Le documentaire « Qu’ils reposent en révolte », réalisé par Sylvain George, raconte les conditions de vie des personnes migrantes à Calais. Coincés entre policiers, habitants, transporteurs de fret et groupes néo-nazis, soutenus difficilement par quelques associations sur le terrain dont Médecins du Monde, les sans-papiers de Calais subissent une très dure répression policière  et institutionnelle. Quelle que soit leur situation, les Droits de  l’Homme doivent s’appliquer pour ces personnes aux vécus souvent très difficiles et  survivant dans une précarité totale. Durant trois ans, entre 2007 et 2011, Sylvain George a filmé leur quotidien.

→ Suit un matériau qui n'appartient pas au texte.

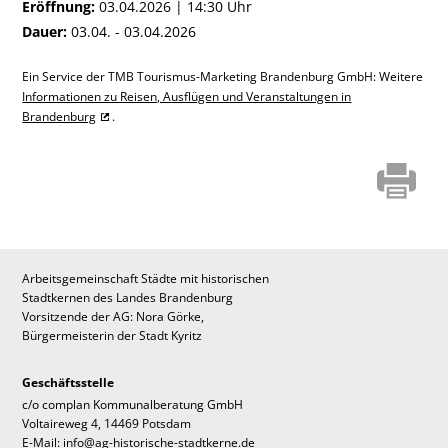
Eröffnung:
03.04.2026 | 14:30 Uhr
Dauer:
03.04. - 03.04.2026
Ein Service der TMB Tourismus-Marketing Brandenburg GmbH: Weitere
Informationen zu Reisen, Ausflügen und Veranstaltungen in
Brandenburg
.
Arbeitsgemeinschaft Städte mit historischen
Stadtkernen des Landes Brandenburg
Vorsitzende der AG: Nora Görke,
Bürgermeisterin der Stadt Kyritz
Geschäftsstelle
c/o complan Kommunalberatung GmbH
Voltaireweg 4, 14469 Potsdam
E-Mail: info@ag-historische-stadtkerne.de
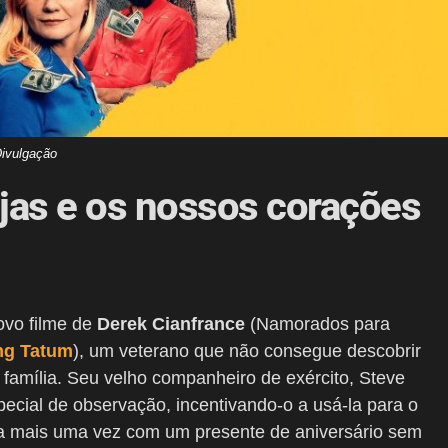
ivulgação
jas e os nossos corações
ovo filme de
Derek Cianfrance
(Namorados para
ng Tatum
), um veterano que não consegue descobrir
 família. Seu velho companheiro de exército, Steve
pecial de observação, incentivando-o a usá-la para o
ha mais uma vez com um presente de aniversário sem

Cécile Bossy, coordinatrice de Médecins du Monde à Dunkerque, en compagnie des migrants à Calais. Photo : metronews.fr
Cécile Bossy, coordinatrice de Médecins du Monde à Dunkerque, en compagnie des migrants à Calais. Photo : metronews.fr

« Le film montre les conditions d’existence des clandestins de Calais. Infinie précarité qui est, ni plus ni moins, la condition que l’on a choisi de leur faire, entre arrestations et destructions des campements. Le rythme très lent du film, le choix du noir et blanc concourent à une impression d’austérité extrême. Si l’on n’est pas rebuté, on entre dans une expérience de cinéma rare, puisqu’il s’agit d’atteindre à l’expérience de personnes qui vivent dans les mêmes lieux que nous et pourtant dans une toute autre réalité. Comment en effet, sinon par un cinéma radicalement différent, sortir des effets de familiarité pour faire entièrement droit à ce que la vie des sans-papiers, dans la précarité absolue qui est la leur, a de radicalement autre ?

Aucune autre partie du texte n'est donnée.